USRowing rejected fairness for female rowers of all ages and levels with the release of its updated Gender Identity Policy on December 1. We are a group of former Olympic rowers, and we are enraged that USRowing would adopt a policy that so blatantly discriminates against female athletes in rowing.

The updated policy permits males, with or without testosterone suppression, to compete in girls’ and women’s events. Only at the collegiate and elite level has USRowing allowed any restrictions. At that level, male rowers competing in the women’s category must comply with World Rowing’s policy, which requires 12 months of continuous testosterone suppression at no greater than 5 nmol/L, twice the high end of the normal range for females.

Science has unequivocally proven that testosterone suppression—even for years—does not erase the physiologic advantages that males have over females. Every cell has a sex which influences all aspects of the body’s development. It is not biologically possible to change sex at the cellular level, even with hormone therapy. Suppressing testosterone, regardless of the degree, does not remove all the sex-based advantages that males possess, such as greater heart and lung size. Males as a sex are physically bigger, stronger, and faster. While some females can outperform some males, at any matched level many males outperform all females. By permitting males to compete against females, the updated USRowing policy grossly discriminates against its female athletes.

USRowing recognizes that maintaining biological categories for competition is essential for fairness, but has chosen to apply this principle inconsistently. Racing as a lightweight rower is restricted to a maximum body weight—larger bodies move a boat faster than smaller ones. Master’s racing is set by age categories—younger athletes are faster than older ones.

In the height of irony, USRowing chose to protect fairness based on sex in only one racing category: mixed events. In these competitions, men and women race together in the same boat. USRowing specified that such boats must be 50 percent female. It is the only event in which female sex is an eligibility requirement. Without this sex requirement, a mixed boat could be comprised entirely of males, some of whom identify as women; such a boat would possess an unfair advantage over a boat comprised of 50 percent males and 50 percent females. Hence, in a move that can certainly be viewed as misogynistic, USRowing defined eligibility based on sex only when not doing so could make competition unfair for males.

USRowing appears to understand that doping, including with testosterone, creates an unfair athletic advantage. The new policy is clear that females who are taking testosterone should compete in the men’s category. However, males who naturally produce testosterone—at a level after puberty exceeding 15-fold that of women—are allowed to compete against females. USRowing has chosen to selectively recognize the performance advantage of testosterone for females but not for males.

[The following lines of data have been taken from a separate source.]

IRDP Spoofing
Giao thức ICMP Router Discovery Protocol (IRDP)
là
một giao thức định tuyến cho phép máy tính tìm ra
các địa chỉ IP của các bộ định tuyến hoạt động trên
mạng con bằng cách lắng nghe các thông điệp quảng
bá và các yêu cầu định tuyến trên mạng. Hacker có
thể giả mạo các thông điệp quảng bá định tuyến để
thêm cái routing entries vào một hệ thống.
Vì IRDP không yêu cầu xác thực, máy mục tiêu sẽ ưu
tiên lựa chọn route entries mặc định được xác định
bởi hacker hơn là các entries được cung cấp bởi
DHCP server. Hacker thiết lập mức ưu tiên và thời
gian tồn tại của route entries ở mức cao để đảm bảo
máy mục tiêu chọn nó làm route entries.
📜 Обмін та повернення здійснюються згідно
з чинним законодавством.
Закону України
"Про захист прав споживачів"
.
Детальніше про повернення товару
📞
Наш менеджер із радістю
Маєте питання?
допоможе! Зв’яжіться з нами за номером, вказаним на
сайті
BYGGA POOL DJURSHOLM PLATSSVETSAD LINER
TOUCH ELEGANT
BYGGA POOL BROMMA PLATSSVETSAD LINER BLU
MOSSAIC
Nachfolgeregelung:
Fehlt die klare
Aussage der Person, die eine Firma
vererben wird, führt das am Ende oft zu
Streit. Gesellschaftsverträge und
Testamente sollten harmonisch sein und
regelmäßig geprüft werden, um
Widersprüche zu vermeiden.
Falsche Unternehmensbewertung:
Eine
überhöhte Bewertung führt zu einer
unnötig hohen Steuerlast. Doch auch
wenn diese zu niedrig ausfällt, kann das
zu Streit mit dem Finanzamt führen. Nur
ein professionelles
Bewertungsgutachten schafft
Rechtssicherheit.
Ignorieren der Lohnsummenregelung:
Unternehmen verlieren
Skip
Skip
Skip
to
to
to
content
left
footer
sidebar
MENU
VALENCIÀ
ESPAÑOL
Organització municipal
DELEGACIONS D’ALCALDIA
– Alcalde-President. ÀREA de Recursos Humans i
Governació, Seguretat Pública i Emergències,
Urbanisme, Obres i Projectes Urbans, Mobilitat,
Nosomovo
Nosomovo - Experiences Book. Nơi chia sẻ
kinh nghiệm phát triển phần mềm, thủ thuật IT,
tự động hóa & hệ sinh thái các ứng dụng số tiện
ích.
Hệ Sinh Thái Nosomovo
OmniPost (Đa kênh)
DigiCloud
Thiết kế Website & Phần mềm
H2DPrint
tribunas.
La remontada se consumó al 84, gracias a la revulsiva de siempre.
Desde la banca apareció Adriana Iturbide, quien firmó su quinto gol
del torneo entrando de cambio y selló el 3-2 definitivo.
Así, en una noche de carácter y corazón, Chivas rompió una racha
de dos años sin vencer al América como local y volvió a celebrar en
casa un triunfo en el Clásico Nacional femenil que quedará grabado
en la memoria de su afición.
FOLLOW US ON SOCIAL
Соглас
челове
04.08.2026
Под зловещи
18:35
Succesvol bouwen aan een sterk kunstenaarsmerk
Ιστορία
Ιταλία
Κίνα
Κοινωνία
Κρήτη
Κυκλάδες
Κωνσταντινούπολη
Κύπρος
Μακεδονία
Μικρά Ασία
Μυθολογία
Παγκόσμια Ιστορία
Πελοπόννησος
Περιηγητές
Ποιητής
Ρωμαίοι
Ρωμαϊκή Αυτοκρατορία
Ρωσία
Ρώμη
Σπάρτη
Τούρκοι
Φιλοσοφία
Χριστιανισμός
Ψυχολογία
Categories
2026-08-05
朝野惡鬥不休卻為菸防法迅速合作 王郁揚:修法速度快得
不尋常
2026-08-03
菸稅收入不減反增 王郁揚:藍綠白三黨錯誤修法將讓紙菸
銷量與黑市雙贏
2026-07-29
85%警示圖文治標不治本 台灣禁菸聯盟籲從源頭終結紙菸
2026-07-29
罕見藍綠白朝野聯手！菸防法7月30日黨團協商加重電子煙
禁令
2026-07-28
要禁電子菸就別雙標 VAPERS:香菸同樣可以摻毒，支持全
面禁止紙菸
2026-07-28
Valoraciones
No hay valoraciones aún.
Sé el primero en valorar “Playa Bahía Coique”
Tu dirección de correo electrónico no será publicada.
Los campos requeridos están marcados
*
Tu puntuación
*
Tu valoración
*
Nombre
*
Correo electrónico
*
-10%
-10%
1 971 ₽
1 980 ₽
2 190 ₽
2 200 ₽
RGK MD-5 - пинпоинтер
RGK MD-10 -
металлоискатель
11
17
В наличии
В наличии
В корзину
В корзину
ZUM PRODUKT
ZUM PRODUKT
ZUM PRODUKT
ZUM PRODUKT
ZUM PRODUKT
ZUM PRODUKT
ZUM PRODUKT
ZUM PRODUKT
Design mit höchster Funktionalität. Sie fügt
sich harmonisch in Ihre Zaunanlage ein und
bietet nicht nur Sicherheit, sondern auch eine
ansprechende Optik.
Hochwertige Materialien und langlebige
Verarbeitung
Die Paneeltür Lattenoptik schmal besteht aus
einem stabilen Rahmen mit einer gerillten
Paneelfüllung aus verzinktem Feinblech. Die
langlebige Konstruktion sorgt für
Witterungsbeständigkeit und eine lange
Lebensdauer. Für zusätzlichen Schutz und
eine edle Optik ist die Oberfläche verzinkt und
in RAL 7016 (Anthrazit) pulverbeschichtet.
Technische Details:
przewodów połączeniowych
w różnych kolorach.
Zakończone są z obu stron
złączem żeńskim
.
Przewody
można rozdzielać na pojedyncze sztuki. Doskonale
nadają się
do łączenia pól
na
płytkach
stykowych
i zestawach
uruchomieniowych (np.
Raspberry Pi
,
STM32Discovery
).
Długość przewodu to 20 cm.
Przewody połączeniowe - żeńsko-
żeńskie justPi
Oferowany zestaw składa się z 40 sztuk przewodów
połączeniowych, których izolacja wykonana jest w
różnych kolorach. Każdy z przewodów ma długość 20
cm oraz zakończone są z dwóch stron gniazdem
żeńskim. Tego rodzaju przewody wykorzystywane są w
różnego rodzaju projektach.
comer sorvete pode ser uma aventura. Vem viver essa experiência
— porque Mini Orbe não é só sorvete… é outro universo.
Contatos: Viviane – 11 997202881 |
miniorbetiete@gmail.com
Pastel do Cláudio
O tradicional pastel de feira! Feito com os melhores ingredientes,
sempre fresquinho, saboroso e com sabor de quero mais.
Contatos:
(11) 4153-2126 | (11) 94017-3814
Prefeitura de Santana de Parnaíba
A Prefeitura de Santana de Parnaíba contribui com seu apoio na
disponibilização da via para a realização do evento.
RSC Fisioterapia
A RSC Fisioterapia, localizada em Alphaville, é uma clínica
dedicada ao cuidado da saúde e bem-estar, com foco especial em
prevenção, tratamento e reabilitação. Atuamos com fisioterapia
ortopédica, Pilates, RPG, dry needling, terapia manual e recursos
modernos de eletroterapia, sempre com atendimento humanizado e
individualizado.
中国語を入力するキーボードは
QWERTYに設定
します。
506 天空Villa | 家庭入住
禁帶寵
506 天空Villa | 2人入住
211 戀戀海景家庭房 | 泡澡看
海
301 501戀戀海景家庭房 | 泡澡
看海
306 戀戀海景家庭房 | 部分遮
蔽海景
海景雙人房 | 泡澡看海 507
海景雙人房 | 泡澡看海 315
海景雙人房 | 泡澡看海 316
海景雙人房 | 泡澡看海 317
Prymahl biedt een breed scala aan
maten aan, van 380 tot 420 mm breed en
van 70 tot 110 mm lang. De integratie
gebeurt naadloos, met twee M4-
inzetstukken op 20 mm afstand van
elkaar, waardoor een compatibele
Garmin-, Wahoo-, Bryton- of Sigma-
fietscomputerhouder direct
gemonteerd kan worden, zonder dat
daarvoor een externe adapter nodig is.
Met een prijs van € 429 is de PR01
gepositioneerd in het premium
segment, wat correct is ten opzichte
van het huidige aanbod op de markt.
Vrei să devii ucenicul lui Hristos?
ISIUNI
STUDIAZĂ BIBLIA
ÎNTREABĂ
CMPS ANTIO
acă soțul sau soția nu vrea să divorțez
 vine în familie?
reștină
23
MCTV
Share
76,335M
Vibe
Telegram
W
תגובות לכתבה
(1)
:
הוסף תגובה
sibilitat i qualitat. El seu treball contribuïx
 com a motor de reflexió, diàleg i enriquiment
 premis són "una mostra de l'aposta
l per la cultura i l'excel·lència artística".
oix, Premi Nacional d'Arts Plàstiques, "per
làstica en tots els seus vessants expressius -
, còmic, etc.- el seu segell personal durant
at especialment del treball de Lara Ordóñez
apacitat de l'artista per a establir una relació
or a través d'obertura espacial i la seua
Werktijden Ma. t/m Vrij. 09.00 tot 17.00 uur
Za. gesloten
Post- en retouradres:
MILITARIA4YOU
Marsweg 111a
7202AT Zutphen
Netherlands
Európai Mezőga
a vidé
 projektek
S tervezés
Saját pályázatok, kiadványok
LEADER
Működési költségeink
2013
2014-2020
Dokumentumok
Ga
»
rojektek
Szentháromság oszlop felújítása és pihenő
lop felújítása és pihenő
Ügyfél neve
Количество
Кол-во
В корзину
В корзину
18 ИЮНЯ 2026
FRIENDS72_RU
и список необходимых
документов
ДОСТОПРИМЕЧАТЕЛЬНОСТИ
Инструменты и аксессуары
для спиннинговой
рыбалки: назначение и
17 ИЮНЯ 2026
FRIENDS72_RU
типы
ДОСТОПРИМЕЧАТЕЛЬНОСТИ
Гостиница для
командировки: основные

To support its updated policy, USRowing cites concern for the mental health of trans athletes, noting that 45 percent of LGBTQ youth seriously considered suicide in the past year. Certainly, this is a startling statistic and anyone suffering with mental health concerns should receive professional medical attention. However, justifying a position of discrimination against females by using concern for the mental health of another group is an unfair and inappropriate burden for females to carry. In essence, females are told by governing bodies that they must subjugate their rights to support the mental health of others. This is nothing short of emotional blackmail and we have first-hand knowledge that many young females are afraid to speak their minds because of it.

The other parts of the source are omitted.